**PROMPT**: Say how many of the lines below hold "实习管理", writing the number and nothing more.

--- --- ---

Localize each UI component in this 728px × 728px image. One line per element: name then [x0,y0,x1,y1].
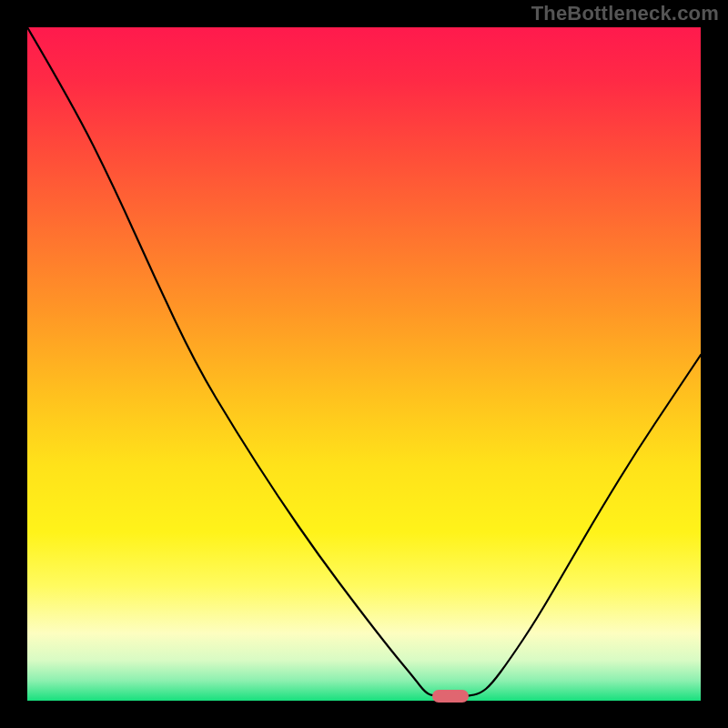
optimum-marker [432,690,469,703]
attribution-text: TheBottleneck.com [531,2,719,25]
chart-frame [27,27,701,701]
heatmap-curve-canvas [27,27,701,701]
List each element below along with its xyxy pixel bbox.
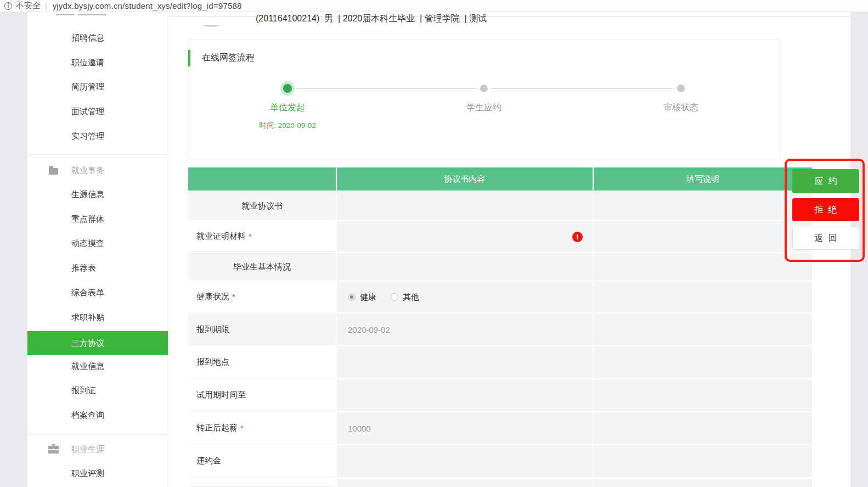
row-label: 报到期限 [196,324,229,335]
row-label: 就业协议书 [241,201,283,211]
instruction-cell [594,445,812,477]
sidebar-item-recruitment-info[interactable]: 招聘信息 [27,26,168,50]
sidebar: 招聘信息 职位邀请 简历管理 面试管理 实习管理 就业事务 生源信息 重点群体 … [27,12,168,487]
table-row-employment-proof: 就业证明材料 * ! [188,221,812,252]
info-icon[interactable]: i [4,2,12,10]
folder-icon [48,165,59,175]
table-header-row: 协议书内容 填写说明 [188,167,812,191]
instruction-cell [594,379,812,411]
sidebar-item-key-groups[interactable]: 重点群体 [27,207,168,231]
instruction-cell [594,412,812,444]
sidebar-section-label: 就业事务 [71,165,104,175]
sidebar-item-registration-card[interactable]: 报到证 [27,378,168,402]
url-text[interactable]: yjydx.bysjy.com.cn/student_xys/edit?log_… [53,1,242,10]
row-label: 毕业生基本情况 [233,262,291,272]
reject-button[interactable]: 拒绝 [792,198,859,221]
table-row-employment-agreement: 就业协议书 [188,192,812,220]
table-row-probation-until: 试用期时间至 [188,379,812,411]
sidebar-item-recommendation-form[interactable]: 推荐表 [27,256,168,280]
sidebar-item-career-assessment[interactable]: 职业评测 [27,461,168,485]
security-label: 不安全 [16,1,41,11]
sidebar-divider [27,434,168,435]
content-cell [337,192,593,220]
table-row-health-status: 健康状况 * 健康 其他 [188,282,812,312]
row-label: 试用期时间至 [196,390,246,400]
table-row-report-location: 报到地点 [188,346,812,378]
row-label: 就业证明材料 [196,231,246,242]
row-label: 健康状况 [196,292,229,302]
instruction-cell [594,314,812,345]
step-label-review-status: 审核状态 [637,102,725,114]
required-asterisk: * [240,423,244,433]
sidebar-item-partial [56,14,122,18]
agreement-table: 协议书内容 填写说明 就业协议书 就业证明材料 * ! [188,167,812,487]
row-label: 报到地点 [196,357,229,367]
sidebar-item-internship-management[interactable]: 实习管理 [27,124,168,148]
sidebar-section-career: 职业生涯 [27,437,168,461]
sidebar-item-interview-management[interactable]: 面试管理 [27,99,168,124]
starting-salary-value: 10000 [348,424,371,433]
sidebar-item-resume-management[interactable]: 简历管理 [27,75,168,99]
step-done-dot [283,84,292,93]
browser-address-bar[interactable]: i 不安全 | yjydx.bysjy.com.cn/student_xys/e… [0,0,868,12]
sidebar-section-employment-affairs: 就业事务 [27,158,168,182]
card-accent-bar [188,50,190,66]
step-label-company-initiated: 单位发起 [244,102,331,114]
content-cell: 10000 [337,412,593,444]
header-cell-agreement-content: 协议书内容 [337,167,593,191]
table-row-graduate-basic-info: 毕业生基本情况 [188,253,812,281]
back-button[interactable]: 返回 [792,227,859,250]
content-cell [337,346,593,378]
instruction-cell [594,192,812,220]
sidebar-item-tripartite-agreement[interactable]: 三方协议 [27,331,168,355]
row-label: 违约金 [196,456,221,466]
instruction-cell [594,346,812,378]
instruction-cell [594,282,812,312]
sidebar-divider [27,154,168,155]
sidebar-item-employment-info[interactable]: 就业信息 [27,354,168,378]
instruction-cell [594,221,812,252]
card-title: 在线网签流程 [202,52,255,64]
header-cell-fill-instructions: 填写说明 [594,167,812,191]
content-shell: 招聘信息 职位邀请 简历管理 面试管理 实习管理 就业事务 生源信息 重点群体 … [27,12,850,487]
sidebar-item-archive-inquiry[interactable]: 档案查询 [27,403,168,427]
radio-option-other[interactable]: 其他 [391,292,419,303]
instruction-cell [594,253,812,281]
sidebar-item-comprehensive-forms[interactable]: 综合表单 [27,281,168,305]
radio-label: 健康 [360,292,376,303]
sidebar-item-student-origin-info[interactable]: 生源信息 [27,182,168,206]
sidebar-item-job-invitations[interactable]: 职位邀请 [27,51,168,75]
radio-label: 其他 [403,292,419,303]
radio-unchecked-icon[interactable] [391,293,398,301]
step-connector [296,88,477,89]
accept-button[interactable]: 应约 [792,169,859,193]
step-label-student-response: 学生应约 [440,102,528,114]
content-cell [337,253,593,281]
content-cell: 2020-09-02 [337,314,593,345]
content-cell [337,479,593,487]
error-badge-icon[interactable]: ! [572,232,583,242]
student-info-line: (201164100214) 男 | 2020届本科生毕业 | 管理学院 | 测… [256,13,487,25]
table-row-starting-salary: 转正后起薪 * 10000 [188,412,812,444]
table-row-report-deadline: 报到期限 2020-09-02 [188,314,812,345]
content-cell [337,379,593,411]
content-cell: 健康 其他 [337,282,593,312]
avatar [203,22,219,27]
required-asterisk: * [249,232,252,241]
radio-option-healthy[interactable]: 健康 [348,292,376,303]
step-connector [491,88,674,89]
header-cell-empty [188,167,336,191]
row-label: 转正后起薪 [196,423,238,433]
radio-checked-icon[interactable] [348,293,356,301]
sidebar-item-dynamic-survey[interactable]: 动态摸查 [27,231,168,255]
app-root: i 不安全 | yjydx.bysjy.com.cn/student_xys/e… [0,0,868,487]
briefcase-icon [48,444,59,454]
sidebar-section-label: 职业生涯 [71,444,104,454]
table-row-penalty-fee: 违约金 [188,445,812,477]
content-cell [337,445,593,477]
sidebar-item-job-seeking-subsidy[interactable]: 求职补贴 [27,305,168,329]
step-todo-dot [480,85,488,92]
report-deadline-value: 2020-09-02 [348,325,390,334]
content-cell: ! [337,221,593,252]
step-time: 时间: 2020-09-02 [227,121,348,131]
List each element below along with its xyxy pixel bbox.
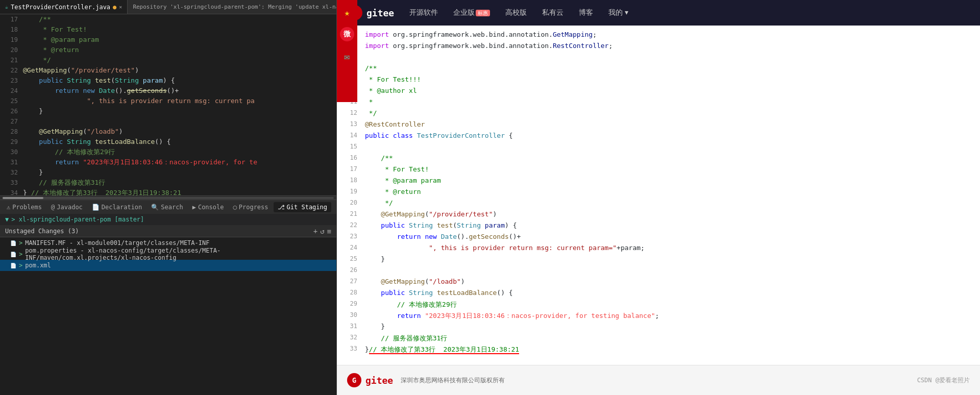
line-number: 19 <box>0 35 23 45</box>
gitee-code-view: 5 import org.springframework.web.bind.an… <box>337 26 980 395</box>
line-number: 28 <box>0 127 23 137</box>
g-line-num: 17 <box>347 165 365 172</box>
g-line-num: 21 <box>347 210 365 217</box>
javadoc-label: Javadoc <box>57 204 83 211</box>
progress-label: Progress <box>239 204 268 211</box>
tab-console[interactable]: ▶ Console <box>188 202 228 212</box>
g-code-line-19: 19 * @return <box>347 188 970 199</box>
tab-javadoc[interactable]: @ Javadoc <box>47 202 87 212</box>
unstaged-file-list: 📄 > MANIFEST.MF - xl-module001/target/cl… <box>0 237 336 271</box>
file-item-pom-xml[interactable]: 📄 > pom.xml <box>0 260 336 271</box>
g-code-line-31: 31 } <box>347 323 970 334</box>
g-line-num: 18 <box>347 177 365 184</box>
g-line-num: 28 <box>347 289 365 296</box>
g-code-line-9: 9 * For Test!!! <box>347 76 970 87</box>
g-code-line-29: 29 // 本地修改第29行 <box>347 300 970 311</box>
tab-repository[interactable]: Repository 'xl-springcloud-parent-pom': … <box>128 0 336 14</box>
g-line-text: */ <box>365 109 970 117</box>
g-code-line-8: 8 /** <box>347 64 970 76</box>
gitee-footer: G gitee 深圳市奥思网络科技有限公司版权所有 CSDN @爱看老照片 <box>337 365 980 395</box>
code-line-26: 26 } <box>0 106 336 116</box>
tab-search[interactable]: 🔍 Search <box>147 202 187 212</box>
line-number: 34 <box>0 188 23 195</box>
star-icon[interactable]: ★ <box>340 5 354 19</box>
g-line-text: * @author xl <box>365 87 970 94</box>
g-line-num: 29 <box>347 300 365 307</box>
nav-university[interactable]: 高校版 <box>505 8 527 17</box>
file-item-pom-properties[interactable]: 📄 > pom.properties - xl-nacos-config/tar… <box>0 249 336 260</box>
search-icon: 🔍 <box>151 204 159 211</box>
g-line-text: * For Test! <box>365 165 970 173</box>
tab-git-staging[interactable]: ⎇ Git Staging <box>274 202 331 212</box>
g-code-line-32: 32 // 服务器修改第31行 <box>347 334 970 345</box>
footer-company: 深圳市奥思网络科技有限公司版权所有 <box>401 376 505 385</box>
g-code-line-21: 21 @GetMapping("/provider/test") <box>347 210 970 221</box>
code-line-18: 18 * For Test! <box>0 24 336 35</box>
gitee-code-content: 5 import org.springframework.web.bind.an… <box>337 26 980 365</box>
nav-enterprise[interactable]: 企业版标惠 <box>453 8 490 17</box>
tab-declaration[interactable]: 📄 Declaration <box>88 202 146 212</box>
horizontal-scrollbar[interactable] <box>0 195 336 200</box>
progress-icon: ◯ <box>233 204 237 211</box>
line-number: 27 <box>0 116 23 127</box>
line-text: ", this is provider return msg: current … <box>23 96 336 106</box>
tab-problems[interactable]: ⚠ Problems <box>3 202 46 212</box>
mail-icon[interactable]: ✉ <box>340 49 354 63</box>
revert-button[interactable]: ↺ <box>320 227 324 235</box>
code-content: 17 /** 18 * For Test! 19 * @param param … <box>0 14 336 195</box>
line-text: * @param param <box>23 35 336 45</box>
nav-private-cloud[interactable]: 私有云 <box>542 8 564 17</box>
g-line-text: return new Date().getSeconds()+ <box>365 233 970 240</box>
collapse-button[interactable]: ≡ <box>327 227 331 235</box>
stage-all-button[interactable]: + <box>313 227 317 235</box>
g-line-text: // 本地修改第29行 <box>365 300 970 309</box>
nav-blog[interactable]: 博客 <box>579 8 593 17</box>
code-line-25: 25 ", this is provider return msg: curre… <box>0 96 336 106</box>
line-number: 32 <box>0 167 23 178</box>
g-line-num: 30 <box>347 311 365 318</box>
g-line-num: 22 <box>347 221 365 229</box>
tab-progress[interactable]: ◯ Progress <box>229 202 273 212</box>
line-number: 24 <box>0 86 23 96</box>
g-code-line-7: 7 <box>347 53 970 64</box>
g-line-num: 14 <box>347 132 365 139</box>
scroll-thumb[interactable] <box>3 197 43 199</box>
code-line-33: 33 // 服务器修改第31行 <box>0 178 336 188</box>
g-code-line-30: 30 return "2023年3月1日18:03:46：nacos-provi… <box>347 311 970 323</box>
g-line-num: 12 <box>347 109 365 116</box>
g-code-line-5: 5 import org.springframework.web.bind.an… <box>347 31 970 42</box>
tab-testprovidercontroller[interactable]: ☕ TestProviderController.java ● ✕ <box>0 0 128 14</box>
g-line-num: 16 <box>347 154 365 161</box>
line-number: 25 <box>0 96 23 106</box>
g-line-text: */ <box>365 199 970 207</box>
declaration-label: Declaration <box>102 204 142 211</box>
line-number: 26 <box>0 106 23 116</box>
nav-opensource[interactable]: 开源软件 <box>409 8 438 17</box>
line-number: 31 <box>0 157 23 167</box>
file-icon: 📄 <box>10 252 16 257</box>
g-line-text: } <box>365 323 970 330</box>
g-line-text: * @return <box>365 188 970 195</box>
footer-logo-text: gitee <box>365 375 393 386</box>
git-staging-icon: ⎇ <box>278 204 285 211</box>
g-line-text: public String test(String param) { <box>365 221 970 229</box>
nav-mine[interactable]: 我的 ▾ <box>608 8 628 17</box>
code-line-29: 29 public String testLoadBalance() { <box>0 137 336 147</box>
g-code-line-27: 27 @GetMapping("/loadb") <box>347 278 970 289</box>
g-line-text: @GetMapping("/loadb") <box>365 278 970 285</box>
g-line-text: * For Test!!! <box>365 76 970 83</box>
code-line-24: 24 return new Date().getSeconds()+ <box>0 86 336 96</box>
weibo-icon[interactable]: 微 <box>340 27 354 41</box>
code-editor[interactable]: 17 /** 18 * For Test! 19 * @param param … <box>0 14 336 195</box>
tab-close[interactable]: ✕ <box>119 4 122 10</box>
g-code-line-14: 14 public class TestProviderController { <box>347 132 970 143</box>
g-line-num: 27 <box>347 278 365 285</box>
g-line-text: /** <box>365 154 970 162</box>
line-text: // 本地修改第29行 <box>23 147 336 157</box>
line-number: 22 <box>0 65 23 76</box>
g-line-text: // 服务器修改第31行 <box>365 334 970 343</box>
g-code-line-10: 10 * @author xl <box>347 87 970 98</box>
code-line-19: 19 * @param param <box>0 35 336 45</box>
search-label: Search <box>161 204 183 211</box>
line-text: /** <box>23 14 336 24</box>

--- --- ---

**OUTPUT FOR THIS EXERCISE**: 3